Department of Computer Science, Duke University, Durham, United States.
Center for Cognitive Neurobiology, Duke University, Durham, United States.
Elife. 2021 May 14;10:e67855. doi: 10.7554/eLife.67855.
Increases in the scale and complexity of behavioral data pose an increasing challenge for data analysis. A common strategy involves replacing entire behaviors with small numbers of handpicked, domain-specific features, but this approach suffers from several crucial limitations. For example, handpicked features may miss important dimensions of variability, and correlations among them complicate statistical testing. Here, by contrast, we apply the variational autoencoder (VAE), an unsupervised learning method, to learn features directly from data and quantify the vocal behavior of two model species: the laboratory mouse and the zebra finch. The VAE converges on a parsimonious representation that outperforms handpicked features on a variety of common analysis tasks, enables the measurement of moment-by-moment vocal variability on the timescale of tens of milliseconds in the zebra finch, provides strong evidence that mouse ultrasonic vocalizations do not cluster as is commonly believed, and captures the similarity of tutor and pupil birdsong with qualitatively higher fidelity than previous approaches. In all, we demonstrate the utility of modern unsupervised learning approaches to the quantification of complex and high-dimensional vocal behavior.
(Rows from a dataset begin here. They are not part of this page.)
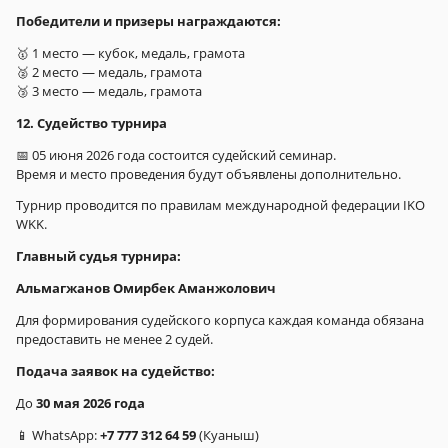
Победители и призеры награждаются:
🥇 1 место — кубок, медаль, грамота
🥈 2 место — медаль, грамота
🥉 3 место — медаль, грамота
12. Судейство турнира
📅 05 июня 2026 года состоится судейский семинар.
Время и место проведения будут объявлены дополнительно.
Турнир проводится по правилам международной федерации IKO
WKK.
Главный судья турнира:
Альмагжанов Омирбек Аманжолович
Для формирования судейского корпуса каждая команда обязана
предоставить не менее 2 судей.
Подача заявок на судейство:
До
30 мая 2026 года
📱 WhatsApp:
+7 777 312 64 59
(Куаныш)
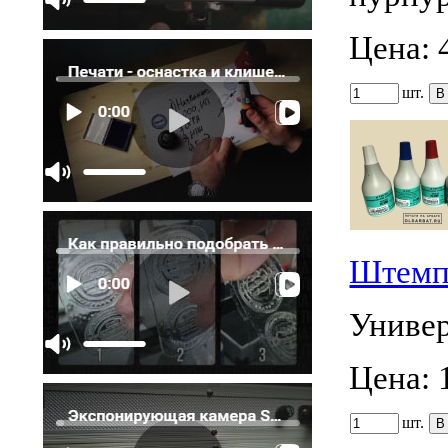
Цена:
шт.
Штемпе
Универ
Цена:
шт.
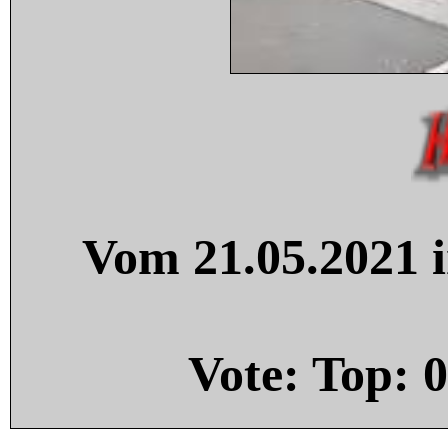
Vom 21.05.2021 i
Vote: Top:
0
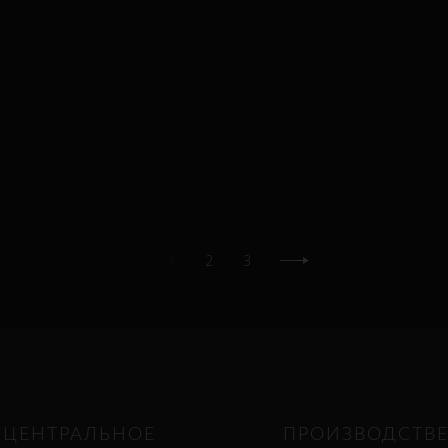
1
2
3
ЦЕНТРАЛЬНОЕ
ПРОИЗВОДСТВ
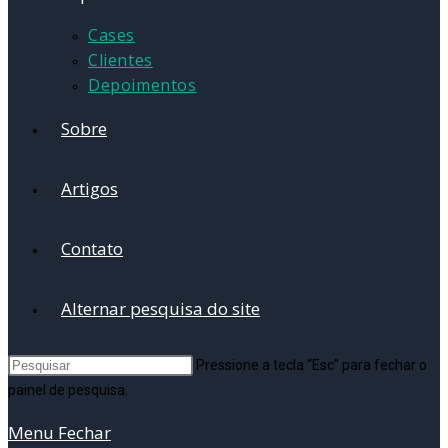
Cases
Clientes
Depoimentos
Sobre
Artigos
Contato
Alternar pesquisa do site
Pressione a tecla “Esc” para fechar o
painel de pesquisa.
Menu
Fechar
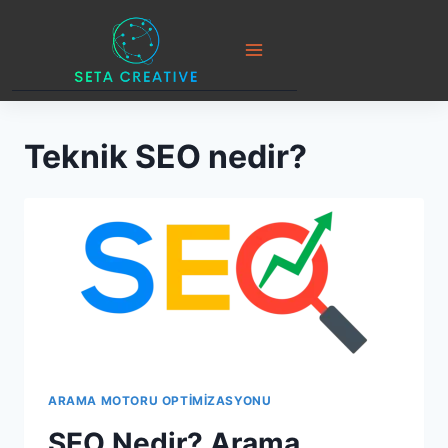
Skip
to
content
Teknik SEO nedir?
ARAMA MOTORU OPTIMIZASYONU
SEO Nedir? Arama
行为数据的规模和复杂性不断增加,给数据分析带来了越来越大的挑战。一种常见的策略是用少量手工挑选的、特定于领域的特征来替代整个行为,但这种方法存在几个关键的局限性。例如,手工挑选的特征可能会错过重要的可变性维度,并且它们之间的相关性会使统计检验复杂化。相比之下,我们在这里应用了变分自动编码器 (VAE),这是一种无监督学习方法,从数据中直接学习特征,并量化了两种模式生物的发声行为:实验鼠和斑胸草雀。VAE 收敛于一种简洁的表示,在各种常见的分析任务中表现优于手工挑选的特征,能够在斑马雀的几十毫秒时间尺度上测量每一刻的发声可变性,提供了有力的证据表明,老鼠的超声波叫声并不像通常认为的那样聚类,并且比以前的方法更准确地捕捉到了导师和学生鸟类歌声的相似性。总之,我们展示了现代无监督学习方法在量化复杂和高维发声行为方面的实用性。